Stripe has made significant strides in developing and deploying machine learning (ML) models, particularly through their creation of the advanced ML feature engineering platform, Shepherd. The company relies on ML to optimize various operational aspects, including backend processing and user interfaces, which greatly enhance the global internet economy. Feature engineering, which involves defining the inputs for ML models, is a complex process, especially at Stripe's scale due to the vast amounts of raw data.

To streamline this process, Stripe partnered with Airbnb in 2022 to adapt its platform, Chronon, for use in Shepherd. This collaboration aimed to enhance Chronon’s capabilities to meet Stripe’s specific needs, particularly regarding scale, latency, and feature freshness requirements. Shepherd has been successfully used to develop a new fraud detection model with over 200 features, significantly outperforming previous models in blocking fraudulent transactions.
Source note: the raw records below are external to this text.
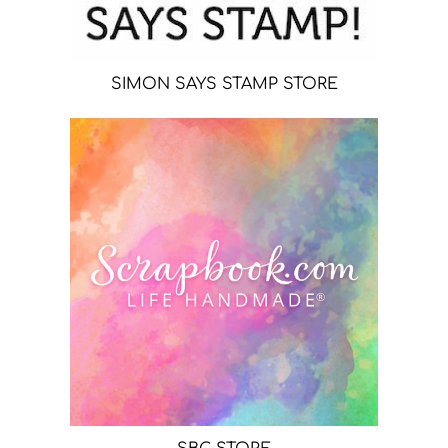
SIMON SAYS STAMP STORE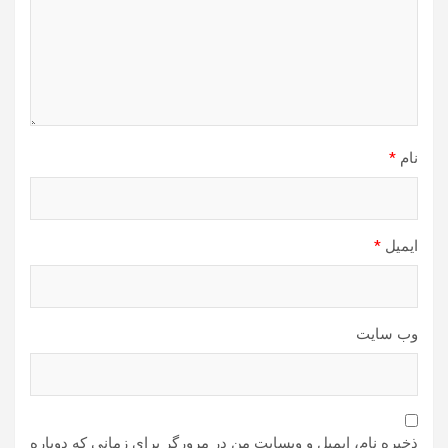
نام
*
ایمیل
*
وب‌ سایت
ذخیره نام، ایمیل و وبسایت من در مرورگر برای زمانی که دوباره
Feature engineering at Stripe involves balancing latency and freshness. Latency measures the time required to retrieve features during model inference, which directly impacts payment processing speed and customer experience. Feature freshness measures the time required to update feature values, crucial for adapting to rapidly changing fraud patterns. Stripe's strict requirements for low latency and high feature freshness pose unique challenges.

Chronon was chosen for its intuitive Python- and SQL-based API and support for both online and offline computation. However, it needed adaptations to handle Stripe’s vast data. The offline, online, and streaming components all had to be scaled to meet Stripe’s requirements.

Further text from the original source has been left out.